THE PROBLEM
Please copy each line of the listing below precisely, excluding the images.

THE INPUT
- - -

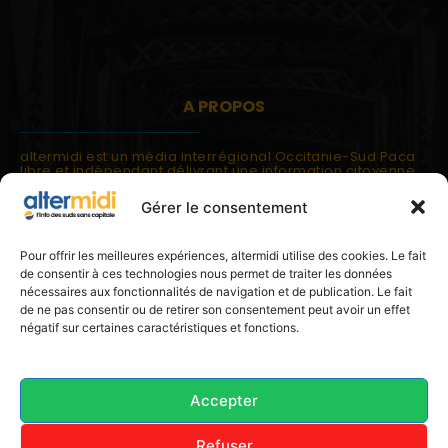
A PROPOS
altermidi est un média interrégional Occitanie-Sud Paca
libre et indépendant délivrant une information citoyenne
et participative.
Gérer le consentement
altermidi est ouvert sur les suds, la méditerranée,
l'europe.
altermidi aborde des thématiques globales évaluées à
Pour offrir les meilleures expériences, altermidi utilise des cookies. Le fait
partir des constats de terrain ou d'analyses à l'échelon
de consentir à ces technologies nous permet de traiter les données
local.
nécessaires aux fonctionnalités de navigation et de publication. Le fait
altermidi c'est l'information capitale, sans capitale.
de ne pas consentir ou de retirer son consentement peut avoir un effet
négatif sur certaines caractéristiques et fonctions.
Contactez nous:
contact@altermidi.org
Accepter
Refuser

- - -

EXERCISE OUTPUT
A PROPOS
altermidi est un média interrégional Occitanie-Sud Paca
libre et indépendant délivrant une information citoyenne
et participative.
Gérer le consentement
altermidi est ouvert sur les suds, la méditerranée,
l'europe.
altermidi aborde des thématiques globales évaluées à
Pour offrir les meilleures expériences, altermidi utilise des cookies. Le fait
partir des constats de terrain ou d'analyses à l'échelon
de consentir à ces technologies nous permet de traiter les données
local.
nécessaires aux fonctionnalités de navigation et de publication. Le fait
altermidi c'est l'information capitale, sans capitale.
de ne pas consentir ou de retirer son consentement peut avoir un effet
négatif sur certaines caractéristiques et fonctions.
Contactez nous:
contact@altermidi.org
Accepter
Refuser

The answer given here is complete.